** Exercise details **
For the entries below, report every line that includes the word "сегодня".

Data START

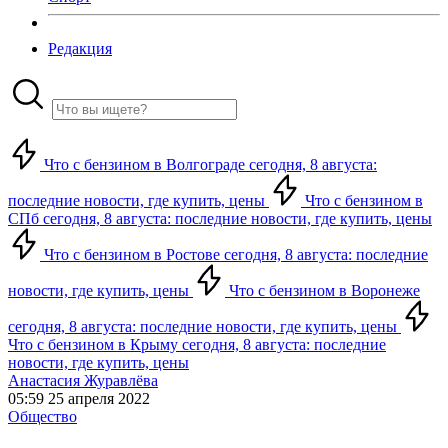
Редакция
Что с бензином в Волгограде сегодня, 8 августа:
последние новости, где купить, цены
Что с бензином в
СПб сегодня, 8 августа: последние новости, где купить, цены
Что с бензином в Ростове сегодня, 8 августа: последние
новости, где купить, цены
Что с бензином в Воронеже
сегодня, 8 августа: последние новости, где купить, цены
Что с бензином в Крыму сегодня, 8 августа: последние
новости, где купить, цены
Анастасия Журавлёва
05:59 25 апреля 2022
Общество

Data END

** Task answer **
Что с бензином в Волгограде сегодня, 8 августа:
СПб сегодня, 8 августа: последние новости, где купить, цены
Что с бензином в Ростове сегодня, 8 августа: последние
сегодня, 8 августа: последние новости, где купить, цены
Что с бензином в Крыму сегодня, 8 августа: последние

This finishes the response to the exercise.